If your hens have suddenly stopped laying eggs there are a number of reasons
Laying hens require a diet that is high in protein, calcium and omega 3’s in order to regularly produce eggs. I good indication that their diet is lacking in minerals is if the eggs they do lay are thin-shelled. This may indicate a calcium deficiency.
Chickens can be very picky eaters, for this reason, we recommend a quality pellet or mash feed. These provide a complete feed with the correct ratios of protein, calcium and fibre with added nutrients. If you are feeding your hens a scratch or grain feed it is likely that they are missing key nutrients required for egg development and overall health. Unlike a pellet feed, hens can be selective with what they eat meaning they peck only at the bits they like, potentially missing a whole host of vital nutrients.
Try: We suggest changing over to a quality pellet or mash feed. Other changes you can make is adding shell grit into their diet to aid digestion along with a vitamin supplement.
As hens age, tit is natural to see that their rate of egg production slows down. A chicken’s breed is the best determination of how long it will lay eggs for. Heritage breeds such as Rhode Island Reds and White Leghorns are good egg producers and will continue to lay eggs beyond it’s first 2 years. After this, there will be a slow decline in the amount they produce
Believe it or not, chickens are major stress-heads. Stress can cause some major health problems, including reduced egg production so it is important to try and get to the bottom of their worries as soon as you can.
Triggers for stress include:
- Pests such as rodents
- Predators such as foxes and birds
- Changes in the pecking order
- Bullying within the flock
- New hens in the coop
- Excessive heat and dehydration
A broody hen won’t leave their eggs, in the hope that they will hatch. The problem with a broody hen is that she may stop eating, will stop laying eggs and may even go missing for a time.
Eating their own eggs
It doesn’t happen very often, but occasionally the reason you are missing eggs is because your hens are eating their own eggs. If you are noticing smashed eggs in your coop, your hens could be the culprit.

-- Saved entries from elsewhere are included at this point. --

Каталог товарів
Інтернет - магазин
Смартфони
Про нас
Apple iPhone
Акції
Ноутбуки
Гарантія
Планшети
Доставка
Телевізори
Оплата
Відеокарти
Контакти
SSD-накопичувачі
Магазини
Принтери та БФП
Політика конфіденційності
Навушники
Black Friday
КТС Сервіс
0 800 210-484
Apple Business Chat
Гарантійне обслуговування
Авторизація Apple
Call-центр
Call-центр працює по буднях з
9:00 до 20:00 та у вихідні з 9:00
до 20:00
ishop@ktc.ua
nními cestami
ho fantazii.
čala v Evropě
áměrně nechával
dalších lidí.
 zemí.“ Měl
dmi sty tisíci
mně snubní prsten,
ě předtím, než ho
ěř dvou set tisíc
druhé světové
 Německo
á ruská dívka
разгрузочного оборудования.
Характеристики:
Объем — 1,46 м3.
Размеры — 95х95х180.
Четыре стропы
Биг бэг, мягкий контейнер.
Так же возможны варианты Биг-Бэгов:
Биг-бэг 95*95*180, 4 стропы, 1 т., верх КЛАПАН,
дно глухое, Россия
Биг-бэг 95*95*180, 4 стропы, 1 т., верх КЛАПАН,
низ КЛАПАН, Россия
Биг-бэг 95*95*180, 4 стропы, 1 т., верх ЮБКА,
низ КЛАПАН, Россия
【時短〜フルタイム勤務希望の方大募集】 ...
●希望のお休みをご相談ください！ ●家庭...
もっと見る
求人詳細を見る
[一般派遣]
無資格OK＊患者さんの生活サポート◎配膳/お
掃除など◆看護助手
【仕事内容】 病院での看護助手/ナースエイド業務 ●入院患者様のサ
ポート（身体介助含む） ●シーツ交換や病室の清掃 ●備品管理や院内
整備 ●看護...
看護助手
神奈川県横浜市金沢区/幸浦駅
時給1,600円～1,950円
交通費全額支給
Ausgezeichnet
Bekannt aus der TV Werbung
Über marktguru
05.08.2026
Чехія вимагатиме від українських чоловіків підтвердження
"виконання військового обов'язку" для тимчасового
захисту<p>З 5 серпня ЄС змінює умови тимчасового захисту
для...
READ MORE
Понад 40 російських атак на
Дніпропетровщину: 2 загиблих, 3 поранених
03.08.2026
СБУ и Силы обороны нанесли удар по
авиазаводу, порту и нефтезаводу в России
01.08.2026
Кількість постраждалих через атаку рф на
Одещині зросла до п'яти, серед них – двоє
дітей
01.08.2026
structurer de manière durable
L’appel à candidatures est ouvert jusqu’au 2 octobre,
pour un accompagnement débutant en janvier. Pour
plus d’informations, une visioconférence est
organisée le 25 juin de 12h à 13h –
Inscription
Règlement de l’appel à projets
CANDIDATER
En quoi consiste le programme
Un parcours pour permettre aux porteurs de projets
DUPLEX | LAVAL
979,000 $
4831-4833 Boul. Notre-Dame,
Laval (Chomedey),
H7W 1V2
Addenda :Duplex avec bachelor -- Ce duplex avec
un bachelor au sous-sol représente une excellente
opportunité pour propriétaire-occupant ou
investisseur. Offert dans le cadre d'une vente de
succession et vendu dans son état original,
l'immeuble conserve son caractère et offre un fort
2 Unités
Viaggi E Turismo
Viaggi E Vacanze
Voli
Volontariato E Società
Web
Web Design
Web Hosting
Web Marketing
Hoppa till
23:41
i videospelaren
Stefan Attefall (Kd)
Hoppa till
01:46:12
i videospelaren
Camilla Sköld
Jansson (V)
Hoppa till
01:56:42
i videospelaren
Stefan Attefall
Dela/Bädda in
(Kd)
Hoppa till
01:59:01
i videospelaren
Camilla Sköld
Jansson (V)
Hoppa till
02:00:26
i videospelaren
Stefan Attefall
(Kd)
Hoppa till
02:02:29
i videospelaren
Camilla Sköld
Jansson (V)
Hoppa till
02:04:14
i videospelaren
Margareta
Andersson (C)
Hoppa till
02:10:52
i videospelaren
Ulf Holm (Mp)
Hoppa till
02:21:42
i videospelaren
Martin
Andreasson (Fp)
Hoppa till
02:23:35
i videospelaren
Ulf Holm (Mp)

There are a few reasons why your hens could be doing this.
- They may have had a taste of an accidentally broken egg
- Poor diet requiring higher levels of protein
- Boredom. Hens need stimulation and something that will capture their attention during the day
If you are noticing your hen is walking oddly or sitting frequently and not laying eggs, she may be egg-bound. Egg Binding is where an egg is stuck within the oviduct and cannot exit. As you can imagine, this would be a very uncomfortable condition to have, and can be fatal if not treated.
Reduced egg production can be a symptom of internal parasites. While not uncommon, when parasites take hold they will cause nutritional deficiencies that will lead to reduced egg production and even death.
The molting process is when a hen sheds and renews her feathers. This generally occurs once a year and may cause egg production to markedly decrease, or stop altogether.
Other signs of molting include bald spots, increased appetite and a dull comb
Sometimes there simply is no reason why your chicken suddenly stops laying eggs. In saying this, be sure to keep an eye out for your hen’s overall health. Clues of illness can be seen in their stool, their comb and her overall behavior.